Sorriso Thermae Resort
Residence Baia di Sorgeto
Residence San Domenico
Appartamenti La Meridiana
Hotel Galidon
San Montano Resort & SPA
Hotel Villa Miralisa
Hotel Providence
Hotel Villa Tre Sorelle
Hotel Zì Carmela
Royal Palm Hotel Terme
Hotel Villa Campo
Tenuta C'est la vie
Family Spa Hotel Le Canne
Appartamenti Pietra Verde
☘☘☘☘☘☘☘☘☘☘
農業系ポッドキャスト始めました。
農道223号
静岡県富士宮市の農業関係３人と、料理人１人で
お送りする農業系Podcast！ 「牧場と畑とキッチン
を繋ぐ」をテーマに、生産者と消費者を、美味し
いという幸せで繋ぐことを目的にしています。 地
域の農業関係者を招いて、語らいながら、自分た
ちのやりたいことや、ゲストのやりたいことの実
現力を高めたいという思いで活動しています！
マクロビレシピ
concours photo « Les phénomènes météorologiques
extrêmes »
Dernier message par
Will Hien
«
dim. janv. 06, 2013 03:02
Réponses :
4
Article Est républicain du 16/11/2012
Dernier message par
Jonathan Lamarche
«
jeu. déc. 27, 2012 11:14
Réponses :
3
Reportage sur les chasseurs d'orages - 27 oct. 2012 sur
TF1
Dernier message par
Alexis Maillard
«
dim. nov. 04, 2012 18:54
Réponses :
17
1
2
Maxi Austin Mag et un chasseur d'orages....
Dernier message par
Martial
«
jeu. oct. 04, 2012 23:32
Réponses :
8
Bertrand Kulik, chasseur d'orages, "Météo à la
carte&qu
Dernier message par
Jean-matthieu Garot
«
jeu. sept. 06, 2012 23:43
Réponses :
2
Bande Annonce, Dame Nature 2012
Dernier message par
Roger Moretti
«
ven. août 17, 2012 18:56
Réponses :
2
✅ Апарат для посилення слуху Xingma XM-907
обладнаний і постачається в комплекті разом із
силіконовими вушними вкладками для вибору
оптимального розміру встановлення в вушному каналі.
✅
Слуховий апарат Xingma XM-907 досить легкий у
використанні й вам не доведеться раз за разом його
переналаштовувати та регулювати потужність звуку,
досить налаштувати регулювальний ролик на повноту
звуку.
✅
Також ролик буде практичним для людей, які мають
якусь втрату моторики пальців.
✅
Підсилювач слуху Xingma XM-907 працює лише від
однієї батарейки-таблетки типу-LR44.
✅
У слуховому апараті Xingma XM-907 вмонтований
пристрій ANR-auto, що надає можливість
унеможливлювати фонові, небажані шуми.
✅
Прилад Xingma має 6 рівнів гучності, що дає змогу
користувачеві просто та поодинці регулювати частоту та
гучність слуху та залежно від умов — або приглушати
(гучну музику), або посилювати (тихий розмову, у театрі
■ ■ ■
:: What to work on ::
The answer should be an exact copy of the lines from the first line of the data through the line with "силіконовими вушними вкладками для вибору" and should contain nothing else.

:: Answer space ::
Sorriso Thermae Resort
Residence Baia di Sorgeto
Residence San Domenico
Appartamenti La Meridiana
Hotel Galidon
San Montano Resort & SPA
Hotel Villa Miralisa
Hotel Providence
Hotel Villa Tre Sorelle
Hotel Zì Carmela
Royal Palm Hotel Terme
Hotel Villa Campo
Tenuta C'est la vie
Family Spa Hotel Le Canne
Appartamenti Pietra Verde
☘☘☘☘☘☘☘☘☘☘
農業系ポッドキャスト始めました。
農道223号
静岡県富士宮市の農業関係３人と、料理人１人で
お送りする農業系Podcast！ 「牧場と畑とキッチン
を繋ぐ」をテーマに、生産者と消費者を、美味し
いという幸せで繋ぐことを目的にしています。 地
域の農業関係者を招いて、語らいながら、自分た
ちのやりたいことや、ゲストのやりたいことの実
現力を高めたいという思いで活動しています！
マクロビレシピ
concours photo « Les phénomènes météorologiques
extrêmes »
Dernier message par
Will Hien
«
dim. janv. 06, 2013 03:02
Réponses :
4
Article Est républicain du 16/11/2012
Dernier message par
Jonathan Lamarche
«
jeu. déc. 27, 2012 11:14
Réponses :
3
Reportage sur les chasseurs d'orages - 27 oct. 2012 sur
TF1
Dernier message par
Alexis Maillard
«
dim. nov. 04, 2012 18:54
Réponses :
17
1
2
Maxi Austin Mag et un chasseur d'orages....
Dernier message par
Martial
«
jeu. oct. 04, 2012 23:32
Réponses :
8
Bertrand Kulik, chasseur d'orages, "Météo à la
carte&qu
Dernier message par
Jean-matthieu Garot
«
jeu. sept. 06, 2012 23:43
Réponses :
2
Bande Annonce, Dame Nature 2012
Dernier message par
Roger Moretti
«
ven. août 17, 2012 18:56
Réponses :
2
✅ Апарат для посилення слуху Xingma XM-907
обладнаний і постачається в комплекті разом із
силіконовими вушними вкладками для вибору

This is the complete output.